**WORK INSTRUCTIONS**
Please give the data again in full, exactly as provided.

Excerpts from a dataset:
-- Opening Marker --
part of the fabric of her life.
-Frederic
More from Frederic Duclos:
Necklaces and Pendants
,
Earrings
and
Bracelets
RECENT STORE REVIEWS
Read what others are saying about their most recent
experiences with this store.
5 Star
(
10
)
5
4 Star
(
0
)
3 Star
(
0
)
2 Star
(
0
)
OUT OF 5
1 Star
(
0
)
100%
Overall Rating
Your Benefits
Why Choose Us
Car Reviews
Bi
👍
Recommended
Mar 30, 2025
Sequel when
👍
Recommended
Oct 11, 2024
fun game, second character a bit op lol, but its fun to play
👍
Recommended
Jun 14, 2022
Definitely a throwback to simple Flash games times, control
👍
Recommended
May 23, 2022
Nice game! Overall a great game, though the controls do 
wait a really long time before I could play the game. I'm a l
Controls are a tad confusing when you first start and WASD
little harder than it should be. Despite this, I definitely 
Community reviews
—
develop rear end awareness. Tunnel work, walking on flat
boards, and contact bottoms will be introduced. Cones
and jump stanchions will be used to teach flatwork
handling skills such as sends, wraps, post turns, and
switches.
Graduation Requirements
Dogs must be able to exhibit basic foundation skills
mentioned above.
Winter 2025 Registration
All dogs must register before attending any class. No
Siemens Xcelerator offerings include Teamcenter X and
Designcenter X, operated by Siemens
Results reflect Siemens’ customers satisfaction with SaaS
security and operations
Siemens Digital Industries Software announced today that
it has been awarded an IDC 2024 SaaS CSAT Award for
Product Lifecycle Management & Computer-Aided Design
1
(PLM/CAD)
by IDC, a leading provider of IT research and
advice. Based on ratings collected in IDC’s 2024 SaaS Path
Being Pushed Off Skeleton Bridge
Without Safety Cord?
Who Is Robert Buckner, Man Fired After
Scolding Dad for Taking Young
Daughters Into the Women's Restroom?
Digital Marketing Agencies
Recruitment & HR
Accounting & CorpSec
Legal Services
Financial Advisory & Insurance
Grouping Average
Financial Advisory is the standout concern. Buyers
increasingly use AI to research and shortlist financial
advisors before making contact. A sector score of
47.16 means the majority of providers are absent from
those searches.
-- Closing Marker --
**RESULT OF THIS EXERCISE**
part of the fabric of her life.
-Frederic
More from Frederic Duclos:
Necklaces and Pendants
,
Earrings
and
Bracelets
RECENT STORE REVIEWS
Read what others are saying about their most recent
experiences with this store.
5 Star
(
10
)
5
4 Star
(
0
)
3 Star
(
0
)
2 Star
(
0
)
OUT OF 5
1 Star
(
0
)
100%
Overall Rating
Your Benefits
Why Choose Us
Car Reviews
Bi
👍
Recommended
Mar 30, 2025
Sequel when
👍
Recommended
Oct 11, 2024
fun game, second character a bit op lol, but its fun to play
👍
Recommended
Jun 14, 2022
Definitely a throwback to simple Flash games times, control
👍
Recommended
May 23, 2022
Nice game! Overall a great game, though the controls do 
wait a really long time before I could play the game. I'm a l
Controls are a tad confusing when you first start and WASD
little harder than it should be. Despite this, I definitely 
Community reviews
—
develop rear end awareness. Tunnel work, walking on flat
boards, and contact bottoms will be introduced. Cones
and jump stanchions will be used to teach flatwork
handling skills such as sends, wraps, post turns, and
switches.
Graduation Requirements
Dogs must be able to exhibit basic foundation skills
mentioned above.
Winter 2025 Registration
All dogs must register before attending any class. No
Siemens Xcelerator offerings include Teamcenter X and
Designcenter X, operated by Siemens
Results reflect Siemens’ customers satisfaction with SaaS
security and operations
Siemens Digital Industries Software announced today that
it has been awarded an IDC 2024 SaaS CSAT Award for
Product Lifecycle Management & Computer-Aided Design
1
(PLM/CAD)
by IDC, a leading provider of IT research and
advice. Based on ratings collected in IDC’s 2024 SaaS Path
Being Pushed Off Skeleton Bridge
Without Safety Cord?
Who Is Robert Buckner, Man Fired After
Scolding Dad for Taking Young
Daughters Into the Women's Restroom?
Digital Marketing Agencies
Recruitment & HR
Accounting & CorpSec
Legal Services
Financial Advisory & Insurance
Grouping Average
Financial Advisory is the standout concern. Buyers
increasingly use AI to research and shortlist financial
advisors before making contact. A sector score of
47.16 means the majority of providers are absent from
those searches.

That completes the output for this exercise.